W filmie odnajdziemy mnóstwo intertekstualnych odniesień. Trier sięga po motywy z malarstwa Francisa Bacona, poezję Williama Blake’a i muzykę wybitnego pianisty Glenna Goulda. Sztukę wysoką, zarezerwowaną dla elit, wykorzystuje w celu demaskacji społecznej hipokryzję i mechanizmów politycznej poprawności. Jak piszą dystrybutorzy: »„Dom, który zbudował Jack” to prowokacyjne, śmiałe, pełne wizualnych pomysłów kino poszukujące odpowiedzi na pytanie o naturę dobra i zła«.

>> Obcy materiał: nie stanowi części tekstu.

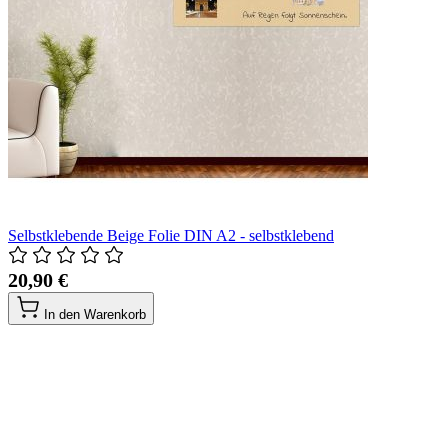
Selbstklebende Beige Folie DIN A2 - selbstklebend
20,90 €
In den Warenkorb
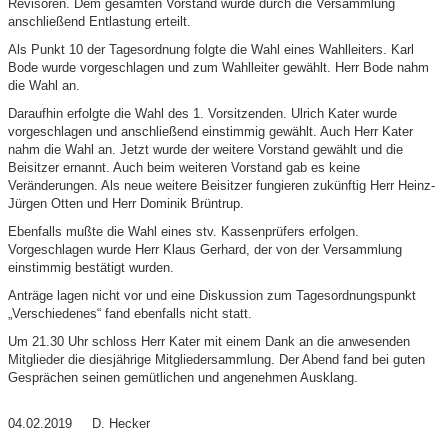
Revisoren. Dem gesamten Vorstand wurde durch die Versammlung
anschließend Entlastung erteilt.
Als Punkt 10 der Tagesordnung folgte die Wahl eines Wahlleiters. Karl
Bode wurde vorgeschlagen und zum Wahlleiter gewählt. Herr Bode nahm
die Wahl an.
Daraufhin erfolgte die Wahl des 1. Vorsitzenden. Ulrich Kater wurde
vorgeschlagen und anschließend einstimmig gewählt. Auch Herr Kater
nahm die Wahl an. Jetzt wurde der weitere Vorstand gewählt und die
Beisitzer ernannt. Auch beim weiteren Vorstand gab es keine
Veränderungen. Als neue weitere Beisitzer fungieren zukünftig Herr Heinz-
Jürgen Otten und Herr Dominik Brüntrup.
Ebenfalls mußte die Wahl eines stv. Kassenprüfers erfolgen.
Vorgeschlagen wurde Herr Klaus Gerhard, der von der Versammlung
einstimmig bestätigt wurden.
Anträge lagen nicht vor und eine Diskussion zum Tagesordnungspunkt
„Verschiedenes“ fand ebenfalls nicht statt.
Um 21.30 Uhr schloss Herr Kater mit einem Dank an die anwesenden
Mitglieder die diesjährige Mitgliedersammlung. Der Abend fand bei guten
Gesprächen seinen gemütlichen und angenehmen Ausklang.
04.02.2019 D. Hecker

Czy to arcydzieło współczesnego kina, a może jeden z najbardziej przerażających filmów ostatnich lat; podszyty czarnym humorem i perwersją? To pytanie, które zada sobie każdy odbiorca kina Larsa von Triera uznanego przez jednych za geniusza, przez innych za hochsztaplera. Nie ulega jednak wątpliwości, że kolejny film Duńczyka nie pozostawi nikogo obojętnym. W rolach głównych: Matt Dillon, Uma Thurman, Riley Keough, a także Bruno Ganz. Ten ostatni stworzył w „Domu, który zbudował Jack” zaskakującą kreację, podejmującą dialog z jego słynną rolą w „Niebo nad Berlinem” w reż. Wima Wendersa.